Out of curiosity, I checked what the corona spring of 2020 looked like in terms of trades. From memory, I’d say that the Equity Savings Account (OST) was launched at the turn of 2020, so there are also, for example, Nordea’s transfers from a Securities Account (AOT) to an OST. If I recall correctly, Nordnet also had some opening offer that allowed for relatively cheap purchases, so at least compared to today, quite small sums per purchase order were made. However, my investment assets were also about a fifth of what they are now back then.
I was lucky in that I had prepared for the introduction of the Equity Savings Account by not buying anything, and I had even sold shares from my AOT in 2019 when they seemed expensive, so I was largely in cash.
It was bought with a taste of vomit in my mouth, and if I remember correctly, my own buying steps were at intervals of about 5-10%, meaning in March, you could practically buy everything once or twice a week. Looking back, I could have bought more and bigger, but the mood was quite grim, and during lockdown, there wasn’t much to distract my thoughts. Going for a run helped clear my head a bit, but otherwise, it was quite lonely, even for an introvert. Fortunately, I know many investors, and there were forums even then, so there were plenty of fellow sufferers to laugh and lament with about the situation. Without that, it might have been somewhat tougher to watch my wealth melt away alone. Of course, I was a student investor at the time, so investment literature had been hammered into my head recently, and all of it taught that crises are precisely the moments when one should buy. There, the inexperienced “hoyhoy” reminded himself that one must buy when there’s blood in the streets and pressed the buttons, even though some of the blood felt like his own. In the end, I even slept quite well at night. Five years later, however, I must say that my own discomfort has probably been somewhat forgotten, as looking at the price charts makes it easy to say that of course it was worth buying. At that time, however, the atmosphere was a bit different, as newspapers were calculating the endurance of intensive care unit capacity and drawing casualty curves that grew exponentially.
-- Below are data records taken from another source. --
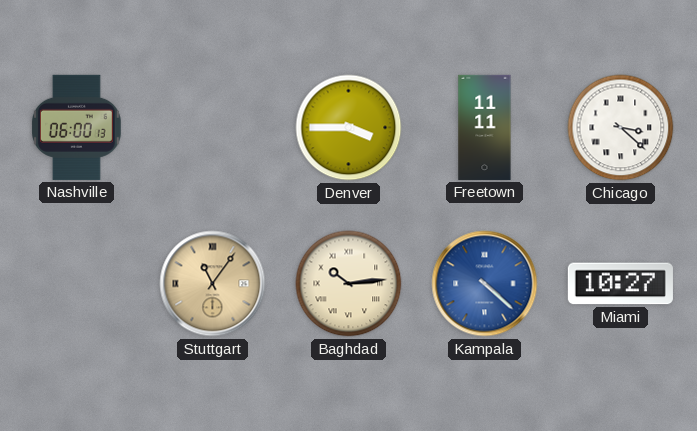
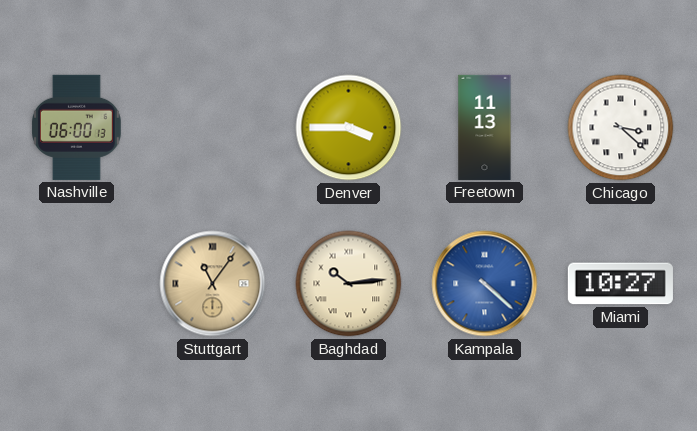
Freetown: 11:11 -> 11:13
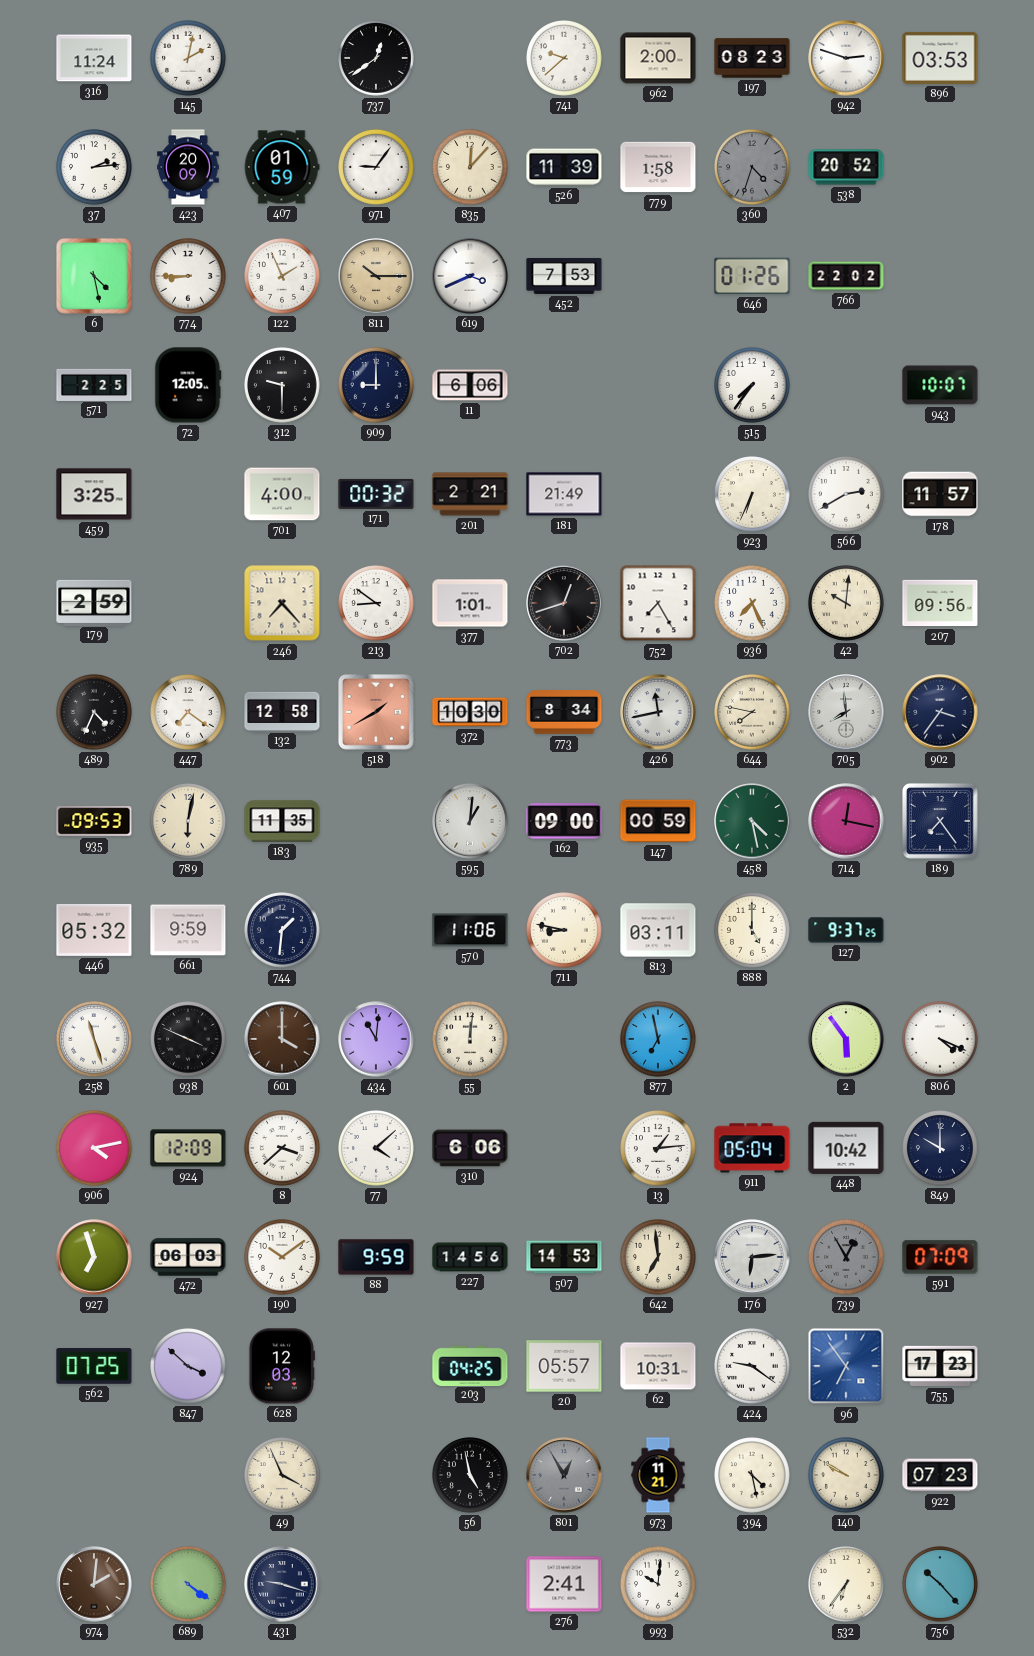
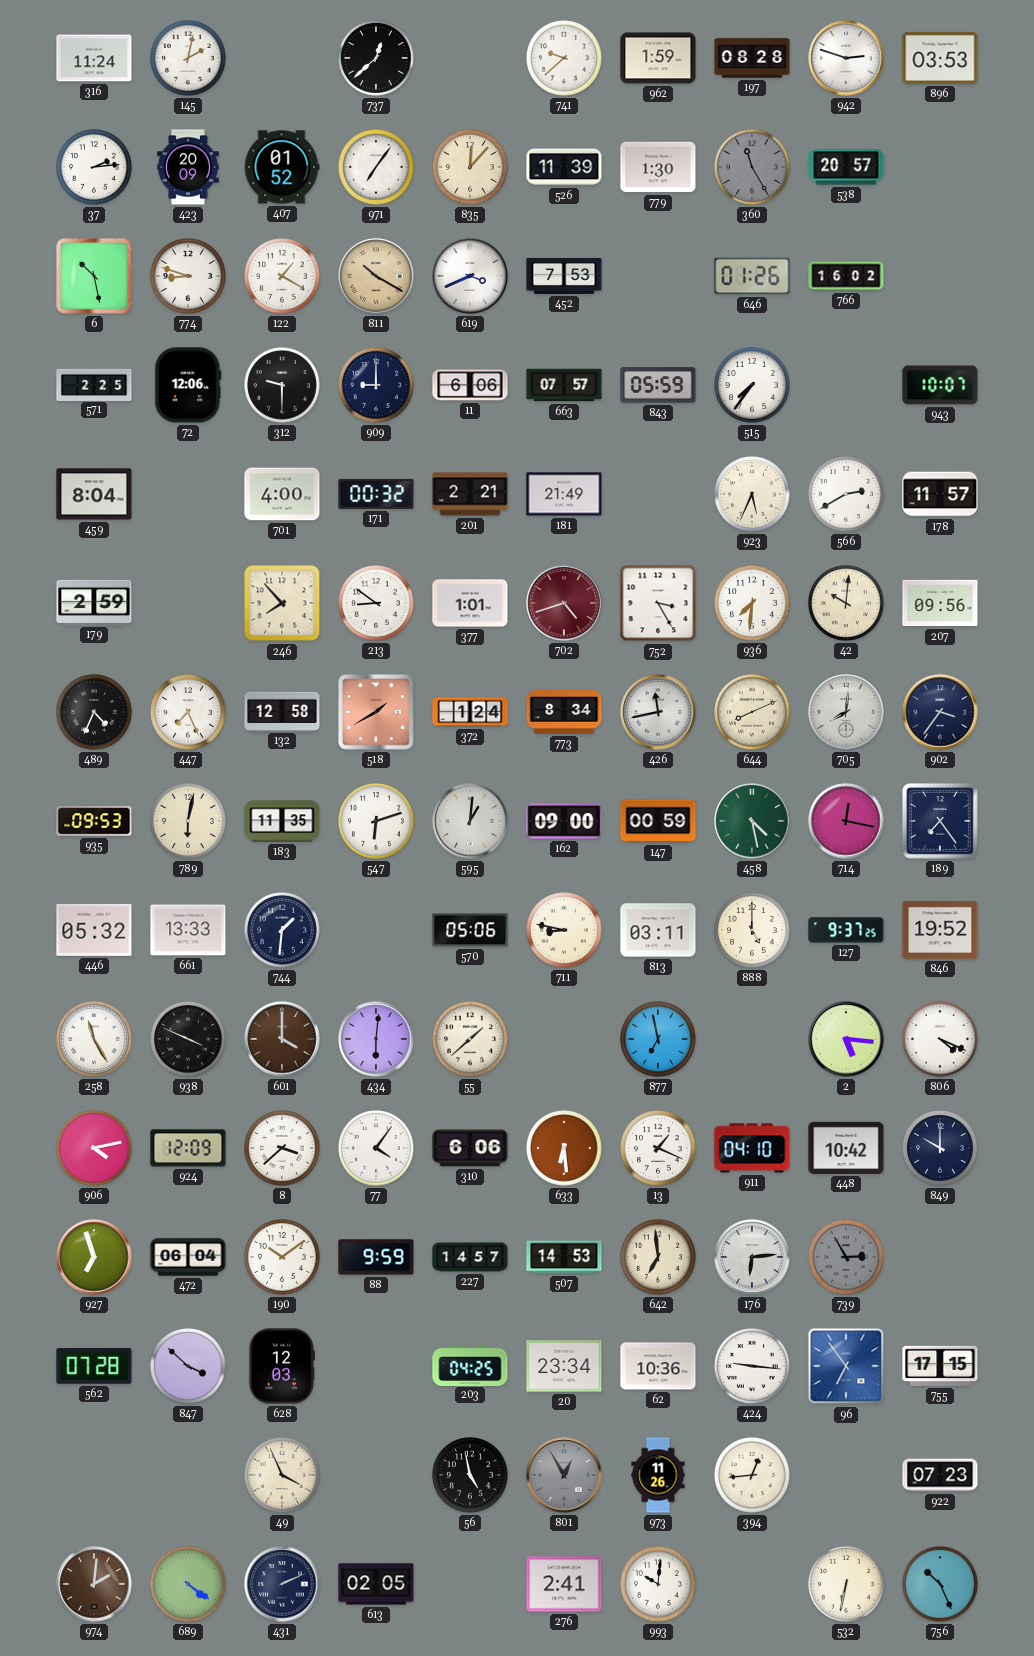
737: 12:39 -> 12:38
962: 2:00 -> 1:59
197: 08:23 -> 08:28
407: 01:59 -> 01:52
971: 9:06 -> 7:06
779: 1:58 -> 1:30
360: 4:33 -> 11:25
538: 20:52 -> 20:57
6: 4:28 -> 10:28
774: 8:45 -> 8:48
122: 1:56 -> 1:20
811: 10:15 -> 10:20
766: 22:02 -> 16:02
72: 12:05 -> 12:06
663: none -> 07:57
843: none -> 05:59
459: 3:25 -> 8:04
923: 6:34 -> 5:34
246: 7:23 -> 7:53
702: 12:42 -> 4:42
702 dial: black -> burgundy
752: 7:25 -> 3:25
936: 7:26 -> 7:31
447: 7:21 -> 7:26
372: 10:30 -> 1:24
644: 7:47 -> 8:11
705: 7:59 -> 8:01
547: none -> 6:12
661: 9:59 -> 13:33
570: 11:06 -> 05:06
846: none -> 19:52
258: 11:27 -> 11:25
434: 11:01 -> 6:01
55: 12:01 -> 1:38
2: 5:54 -> 5:16
77: 4:08 -> 4:06
633: none -> 6:29
13: 1:14 -> 1:19
911: 05:04 -> 04:10
472: 06:03 -> 06:04
227: 14:56 -> 14:57
739: 12:55 -> 2:55
591: 07:09 -> none
562: 07:25 -> 07:28
20: 05:57 -> 23:34
62: 10:31 -> 10:36
424: 9:21 -> 9:16
755: 17:23 -> 17:15
973: 11:21 -> 11:26
394: 4:28 -> 12:44
140: 9:50 -> none
431: 9:18 -> 2:11
613: none -> 02:05
532: 6:36 -> 6:32
756: 10:23 -> 10:26
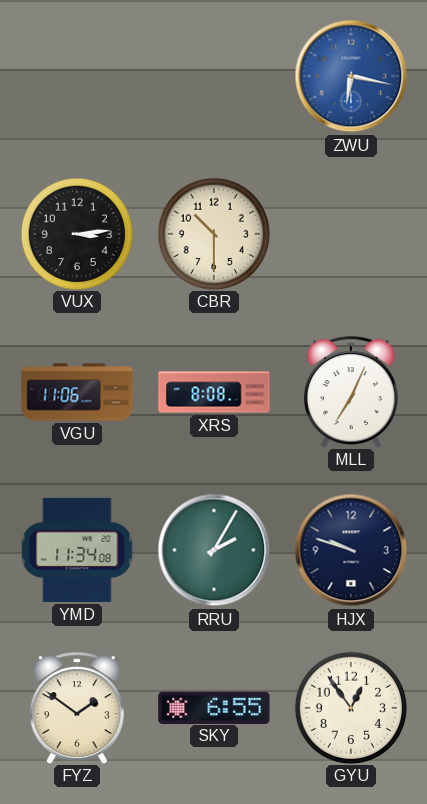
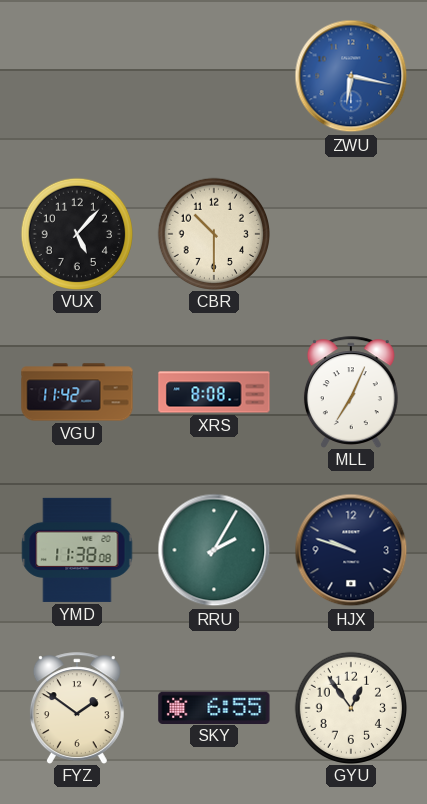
VUX: 3:14 -> 5:07
VGU: 11:06 -> 11:42
YMD: 11:34 -> 11:38
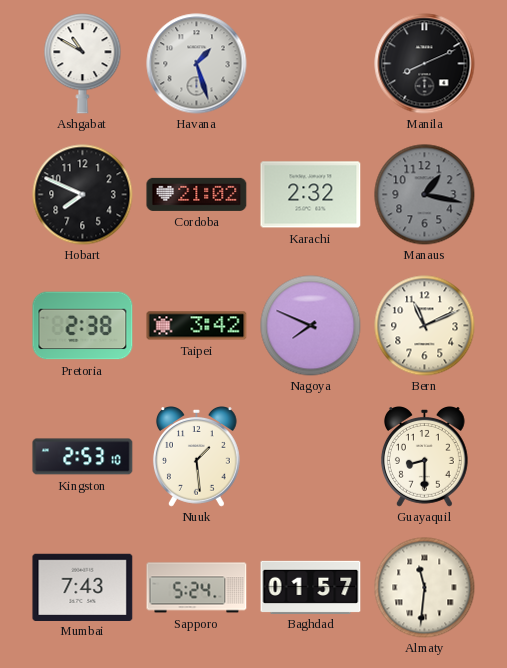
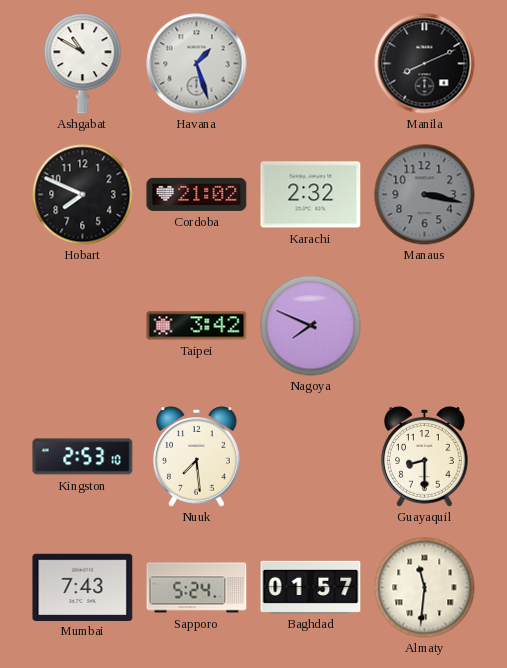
Manaus: 1:17 -> 3:17
Pretoria: 2:38 -> none
Bern: 11:11 -> none
Nuuk: 1:29 -> 7:29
During the downturn, I acted correctly in relation to my own financial situation. I bought quite stable companies, of which, for example, Sampo seemed to primarily benefit from the pandemic. The mistakes came when I started reducing my weighting too early, even though the stocks were still absolutely quite cheap. Even there, a couple of Sampo reductions are visible in April. Of course, I was ultimately a net buyer long after that, but I should have bought even more boldly into the rising market. Fortunately, in the autumn of 2022, I was able to buy quite cheaply again, which allowed me to somewhat patch up my diminished stock weighting. Additionally, I messed up with my interest rate view, although that inflation after such helicopter money probably didn’t surprise me, and I certainly didn’t understand how strongly interest rates affect, for example, Citycon.